A real project in this space: BrightID—it’s a decentralized social graph approach to verify uniqueness. People join video calls or connect with known contacts to vouch that they’re real and unique, and BrightID gives a score that dApps can use to ensure one person = one account in certain contexts. There’s also Proof of Humanity which combines video submission + vouching + UBI token; and Gitcoin Passport which aggregates various proofs (like having social media accounts or past verifications) to give you a trust score. All aim to solve identity in a user-centric way.

Why is this important for Web3?

  • It can enable new services that need identity without sacrificing privacy. For example, a decentralized credit scoring—you could prove certain financial history or attestations to get an undercollateralized loan in DeFi, without revealing your entire identity, solving a big limitation (today DeFi mostly requires over-collateralization because lenders don’t know who borrowers are).

  • It makes DAOs and community governance more fair—if each human had 1 vote vs whales having many via tokens, that requires knowing who’s human (sybil resistance). Identity systems like previously mentioned can help one-person-one-vote schemes or at least weight voting beyond just token count (Quadratic Voting works best when participants can’t sybil—which SSI can assist with by proving uniqueness).

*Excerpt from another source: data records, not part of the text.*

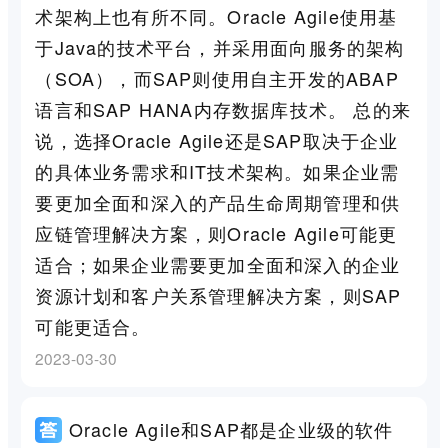
术架构上也有所不同。Oracle Agile使用基
于Java的技术平台，并采用面向服务的架构
（SOA），而SAP则使用自主开发的ABAP
语言和SAP HANA内存数据库技术。 总的来
说，选择Oracle Agile还是SAP取决于企业
的具体业务需求和IT技术架构。如果企业需
要更加全面和深入的产品生命周期管理和供
应链管理解决方案，则Oracle Agile可能更
适合；如果企业需要更加全面和深入的企业
资源计划和客户关系管理解决方案，则SAP
可能更适合。
2023-03-30
Oracle Agile和SAP都是企业级的软件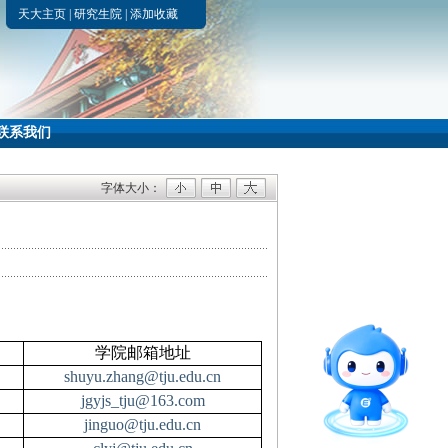
天大主页
|
研究生院
|
添加收藏
联系我们
字体大小：
学院邮箱地址
shuyu.zhang@tju.edu.cn
jgyjs_tju@163.com
jinguo@tju.edu.cn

  • It gives users control in general. Instead of handing data to big firms, you keep it and only give what’s needed. This reduces data breaches risk too (if, say, your credential is just a signed “Adult: yes” rather than a database storing your birthdate, there’s less honeypot of personal info to hack).

  • It can help with regulatory compliance in a user-friendly way. For instance, a decentralized exchange could require a proof that “user is not a citizen of country X” without the user revealing who they are or their whole address—done via a credential from a KYC provider that checks nationality but only returns a yes/no credential. The exchange then is more compliant while the user’s privacy is preserved.

Challenges:
Adoption is a big one—you need many institutions willing to issue and accept these credentials. There’s momentum: for example, the EU has an initiative for digital identity wallets for citizens, and if they used open standards, that could tie into Web3 nicely. Also, network effects: your decentralized identity is only as useful as the places you can use it. But as more dApps integrate (perhaps to provide personalized experiences or trust scores), and more users realize the benefit (not needing a million passwords or filling forms repeatedly), it could take off.

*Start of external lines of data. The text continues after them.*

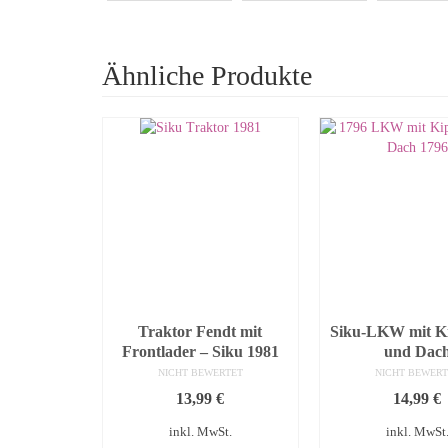
Ähnliche Produkte
Traktor Fendt mit
Siku-LKW mit Ki
Frontlader – Siku 1981
und Dac
NICHT BEWERTET
NICHT BEWERT
13,99
€
14,99
€
inkl. MwSt.
inkl. MwSt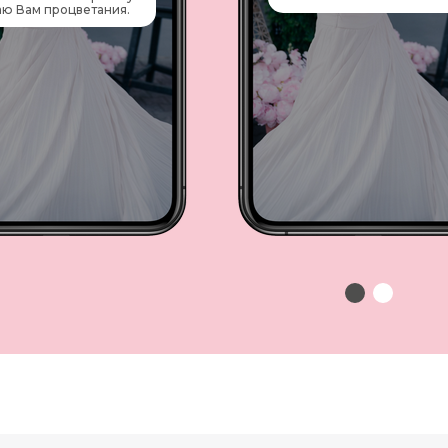
ю Вам процветания.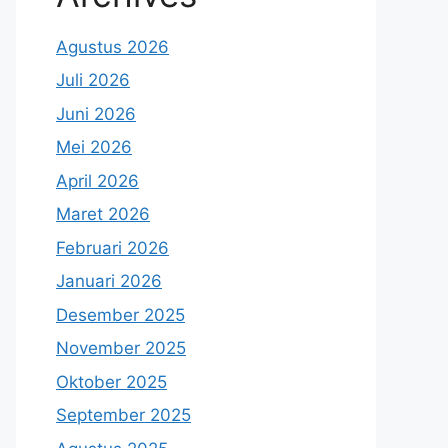
Agustus 2026
Juli 2026
Juni 2026
Mei 2026
April 2026
Maret 2026
Februari 2026
Januari 2026
Desember 2025
November 2025
Oktober 2025
September 2025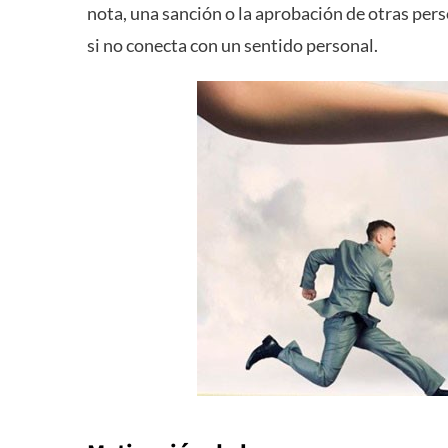
nota, una sanción o la aprobación de otras pers
si no conecta con un sentido personal.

Another challenge: privacy vs transparency on blockchains. If your one wallet does everything, that’s a lot linked to one identity (less privacy). Solutions include having multiple wallets for different contexts (but then linking credentials across them can break anonymity) or using advanced cryptography to prove things across accounts without linking them. For example, you might want to keep your DeFi trading separate from your gaming persona. Self-sovereign doesn’t mean singular identity for all things; you could have multiple DIDs for different roles, yet still anchor them to some master identity privately if needed. It’s a complex but active area of development.

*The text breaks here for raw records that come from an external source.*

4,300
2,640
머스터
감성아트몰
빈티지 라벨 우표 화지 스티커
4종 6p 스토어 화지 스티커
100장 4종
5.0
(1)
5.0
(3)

Overall, Web3 identity is about giving people freedom to manage their online persona – be as anonymous or as verified as they choose—rather than having identity imposed by login silos or mass surveillance. It complements other Web3 pieces: DAOs (one person, one vote communities), Social (carry your reputation to any new community), and even commerce (imagine personalized offers you control—you could reveal to a DeFi lender that you have a high reputation score to get better terms, etc., like how in Web2 a high eBay rating or LinkedIn resume helps but now you’d port that anywhere).

🧠 Thought Prompt:

Design your pseudonymous resume. What would you prove without revealing your name? Past jobs? Attendance at events? onchain skills?